*Exercise objective:*
Look below for lines that hold the string "year" and copy each one.

· · · · ·

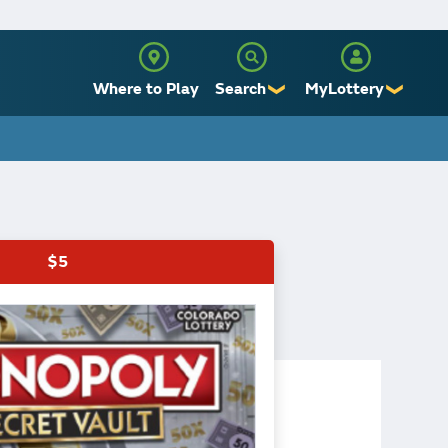
Where to Play
Search
MyLottery
❯
❯
Sign Up
Log In
$5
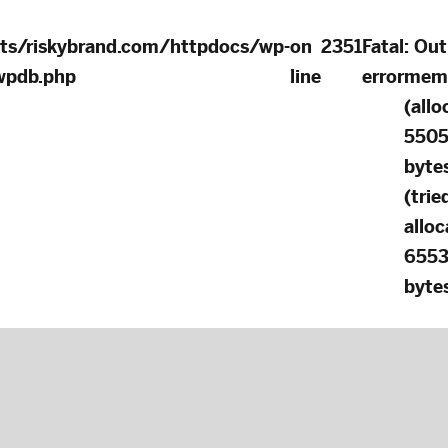
ts/riskybrand.com/httpdocs/wp-
on
2351
Fatal
: Out
-wpdb.php
line
error
mem
(allo
550
byte
(trie
alloc
655
bytes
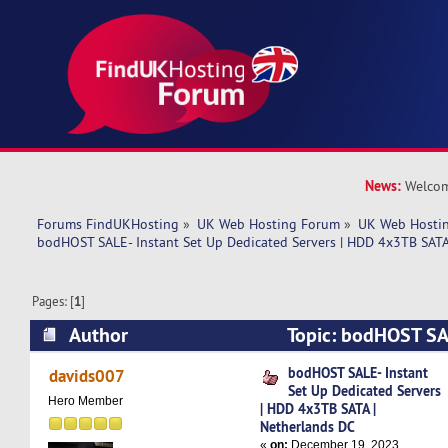
News:
Welcom
Forums FindUKHosting
»
UK Web Hosting Forum
»
UK Web Hostin
bodHOST SALE- Instant Set Up Dedicated Servers | HDD 4x3TB SATA
Pages: [
1
]
Author
Topic: bodHOST SAL
Dedicated Servers | HDD 4x3TB SATA | Netherl
bodHOST SALE- Instant
davids007
Set Up Dedicated Servers
times)
Hero Member
| HDD 4x3TB SATA |
Netherlands DC
«
on:
December 19, 2023,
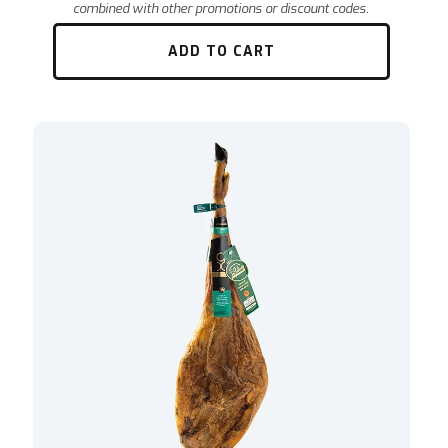
ADD TO CART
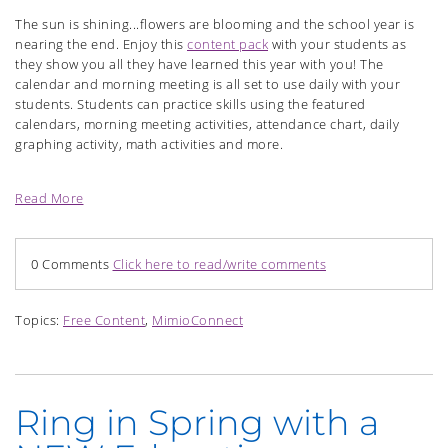
The sun is shining...flowers are blooming and the school year is
nearing the end. Enjoy this
content pack
with your students as
they show you all they have learned this year with you! The
calendar and morning meeting is all set to use daily with your
students. Students can practice skills using the featured
calendars, morning meeting activities, attendance chart, daily
graphing activity, math activities and more.
Read More
0 Comments
Click here to read/write comments
Topics:
Free Content
,
MimioConnect
Ring in Spring with a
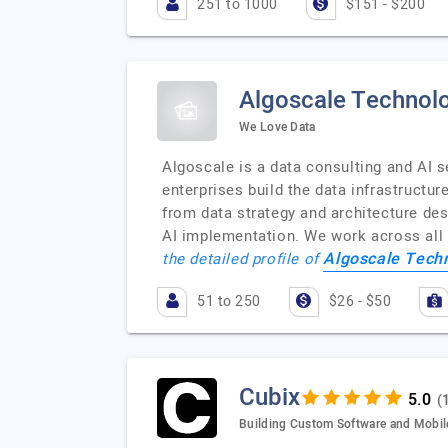
251 to 1000
$151 - $200
Algoscale Technolo
We Love Data
Algoscale is a data consulting and AI 
enterprises build the data infrastructur
from data strategy and architecture des
AI implementation. We work across all
Algoscale Techn
the detailed profile of
51 to 250
$26 - $50
Cubix
(
Building Custom Software and Mobil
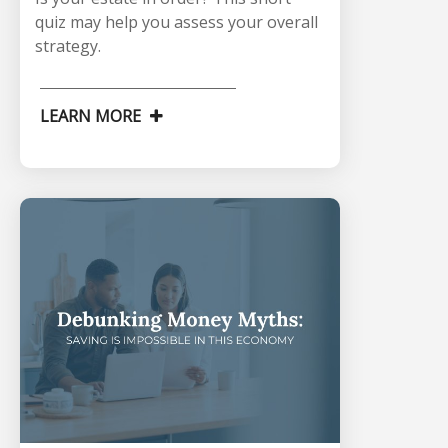
quiz may help you assess your overall
strategy.
LEARN MORE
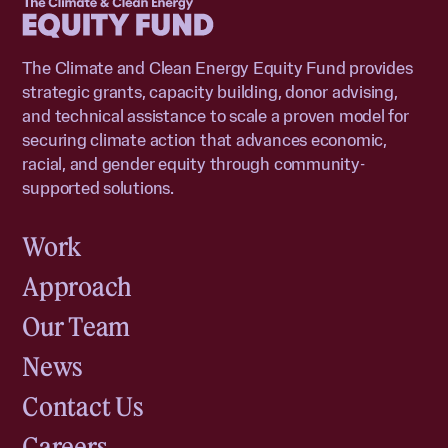
The Climate and Clean Energy Equity Fund provides
strategic grants, capacity building, donor advising,
and technical assistance to scale a proven model for
securing climate action that advances economic,
racial, and gender equity through community-
supported solutions.
Work
Approach
Our Team
News
Contact Us
Careers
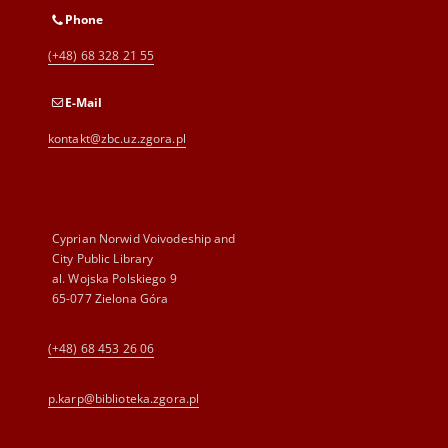
Phone
(+48) 68 328 21 55
E-Mail
kontakt@zbc.uz.zgora.pl
Cyprian Norwid Voivodeship and
City Public Library
al. Wojska Polskiego 9
65-077 Zielona Góra
(+48) 68 453 26 06
p.karp@biblioteka.zgora.pl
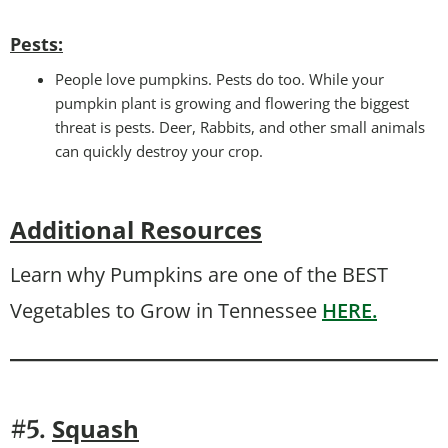
Pests
:
People love pumpkins. Pests do too. While your
pumpkin plant is growing and flowering the biggest
threat is pests. Deer, Rabbits, and other small animals
can quickly destroy your crop.
Additional Resources
Learn why Pumpkins are one of the BEST
Vegetables to Grow in Tennessee
HERE.
Squash
#5.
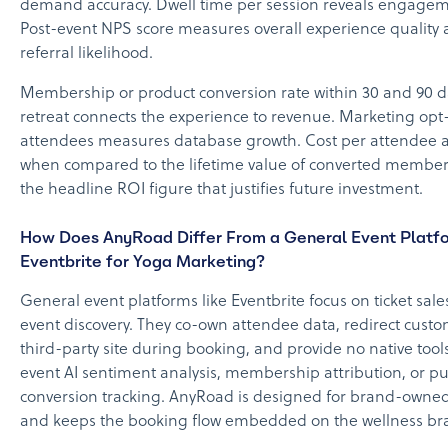
demand accuracy. Dwell time per session reveals engage
Post-event NPS score measures overall experience quality 
referral likelihood.
Membership or product conversion rate within 30 and 90 d
retreat connects the experience to revenue. Marketing opt-
attendees measures database growth. Cost per attendee a
when compared to the lifetime value of converted member
the headline ROI figure that justifies future investment.
How Does AnyRoad Differ From a General Event Platfo
Eventbrite for Yoga Marketing?
General event platforms like Eventbrite focus on ticket sal
event discovery. They co-own attendee data, redirect custo
third-party site during booking, and provide no native tools
event AI sentiment analysis, membership attribution, or p
conversion tracking. AnyRoad is designed for brand-owne
and keeps the booking flow embedded on the wellness bra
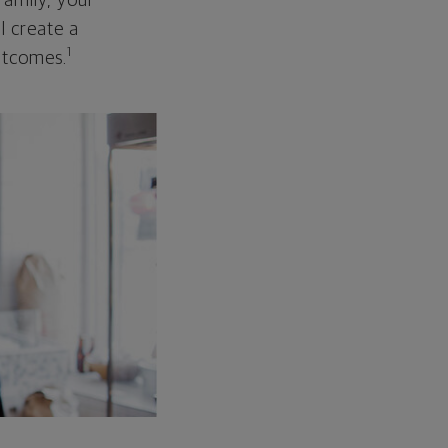
family, your
ll create a
1
outcomes.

· · · · ·

*Output below:*
The sun is shining...flowers are blooming and the school year is
they show you all they have learned this year with you! The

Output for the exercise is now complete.